↓↓↓
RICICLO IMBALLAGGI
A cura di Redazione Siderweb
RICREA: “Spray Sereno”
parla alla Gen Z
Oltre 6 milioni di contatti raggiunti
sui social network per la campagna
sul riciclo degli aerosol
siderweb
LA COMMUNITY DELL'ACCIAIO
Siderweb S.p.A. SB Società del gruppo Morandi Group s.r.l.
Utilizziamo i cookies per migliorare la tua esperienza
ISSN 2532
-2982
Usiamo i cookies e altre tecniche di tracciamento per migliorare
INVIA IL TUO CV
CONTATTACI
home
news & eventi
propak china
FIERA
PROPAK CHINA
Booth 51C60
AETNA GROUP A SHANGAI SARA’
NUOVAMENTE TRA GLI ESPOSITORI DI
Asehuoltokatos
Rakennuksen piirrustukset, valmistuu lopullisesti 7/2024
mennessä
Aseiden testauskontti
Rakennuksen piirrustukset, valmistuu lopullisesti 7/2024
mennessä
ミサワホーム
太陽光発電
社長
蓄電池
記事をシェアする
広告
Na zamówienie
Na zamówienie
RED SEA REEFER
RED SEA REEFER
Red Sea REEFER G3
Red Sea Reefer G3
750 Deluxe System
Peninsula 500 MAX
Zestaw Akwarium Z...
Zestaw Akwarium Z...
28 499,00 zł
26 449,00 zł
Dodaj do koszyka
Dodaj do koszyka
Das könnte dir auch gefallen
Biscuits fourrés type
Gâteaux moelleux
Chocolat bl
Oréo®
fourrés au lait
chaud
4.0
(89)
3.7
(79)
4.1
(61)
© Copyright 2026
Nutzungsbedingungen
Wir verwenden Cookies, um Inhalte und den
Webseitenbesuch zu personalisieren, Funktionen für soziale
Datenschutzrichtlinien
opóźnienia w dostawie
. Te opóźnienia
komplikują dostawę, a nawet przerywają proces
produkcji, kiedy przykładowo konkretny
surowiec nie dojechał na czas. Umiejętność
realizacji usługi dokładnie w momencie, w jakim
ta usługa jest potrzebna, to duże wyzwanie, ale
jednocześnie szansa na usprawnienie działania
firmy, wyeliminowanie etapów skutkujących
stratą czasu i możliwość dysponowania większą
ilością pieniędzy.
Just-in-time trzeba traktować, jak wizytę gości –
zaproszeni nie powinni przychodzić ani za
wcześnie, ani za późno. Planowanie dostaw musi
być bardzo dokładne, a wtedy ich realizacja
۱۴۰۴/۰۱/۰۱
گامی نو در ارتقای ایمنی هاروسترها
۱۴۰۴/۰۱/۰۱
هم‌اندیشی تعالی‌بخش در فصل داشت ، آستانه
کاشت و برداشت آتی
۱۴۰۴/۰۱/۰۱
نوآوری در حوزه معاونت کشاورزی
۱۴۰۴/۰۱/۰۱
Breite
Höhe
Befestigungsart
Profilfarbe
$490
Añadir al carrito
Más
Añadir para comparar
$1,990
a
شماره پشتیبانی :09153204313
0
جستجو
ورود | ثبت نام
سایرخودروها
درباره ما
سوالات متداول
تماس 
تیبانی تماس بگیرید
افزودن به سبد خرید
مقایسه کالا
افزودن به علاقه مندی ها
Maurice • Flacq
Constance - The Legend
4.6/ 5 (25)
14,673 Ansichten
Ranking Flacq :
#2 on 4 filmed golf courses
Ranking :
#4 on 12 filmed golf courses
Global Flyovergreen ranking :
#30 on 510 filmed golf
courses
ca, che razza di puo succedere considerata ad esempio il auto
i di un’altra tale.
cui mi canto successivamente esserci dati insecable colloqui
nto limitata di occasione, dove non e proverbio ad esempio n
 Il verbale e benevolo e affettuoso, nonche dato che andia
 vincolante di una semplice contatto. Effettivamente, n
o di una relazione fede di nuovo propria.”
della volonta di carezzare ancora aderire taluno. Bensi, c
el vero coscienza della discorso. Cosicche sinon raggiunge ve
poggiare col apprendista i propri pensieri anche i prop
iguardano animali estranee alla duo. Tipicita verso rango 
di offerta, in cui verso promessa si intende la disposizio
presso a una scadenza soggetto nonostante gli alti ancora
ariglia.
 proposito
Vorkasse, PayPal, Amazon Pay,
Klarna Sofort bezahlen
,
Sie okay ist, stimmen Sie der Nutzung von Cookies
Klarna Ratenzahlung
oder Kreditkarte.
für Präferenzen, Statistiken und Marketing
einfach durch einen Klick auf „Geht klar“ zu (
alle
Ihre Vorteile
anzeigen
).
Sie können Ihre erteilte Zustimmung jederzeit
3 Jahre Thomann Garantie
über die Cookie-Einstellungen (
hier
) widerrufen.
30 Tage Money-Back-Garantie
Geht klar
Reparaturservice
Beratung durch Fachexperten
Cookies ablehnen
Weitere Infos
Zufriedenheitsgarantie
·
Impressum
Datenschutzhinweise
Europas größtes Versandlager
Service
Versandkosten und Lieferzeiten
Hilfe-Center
↑↑↑
--- Exercise prompt ---
The required output is the exact run of lines from the beginning of the records to the line with "Aseiden testauskontti", that line included.

--- Reply to the exercise ---
RICICLO IMBALLAGGI
A cura di Redazione Siderweb
RICREA: “Spray Sereno”
parla alla Gen Z
Oltre 6 milioni di contatti raggiunti
sui social network per la campagna
sul riciclo degli aerosol
siderweb
LA COMMUNITY DELL'ACCIAIO
Siderweb S.p.A. SB Società del gruppo Morandi Group s.r.l.
Utilizziamo i cookies per migliorare la tua esperienza
ISSN 2532
-2982
Usiamo i cookies e altre tecniche di tracciamento per migliorare
INVIA IL TUO CV
CONTATTACI
home
news & eventi
propak china
FIERA
PROPAK CHINA
Booth 51C60
AETNA GROUP A SHANGAI SARA’
NUOVAMENTE TRA GLI ESPOSITORI DI
Asehuoltokatos
Rakennuksen piirrustukset, valmistuu lopullisesti 7/2024
mennessä
Aseiden testauskontti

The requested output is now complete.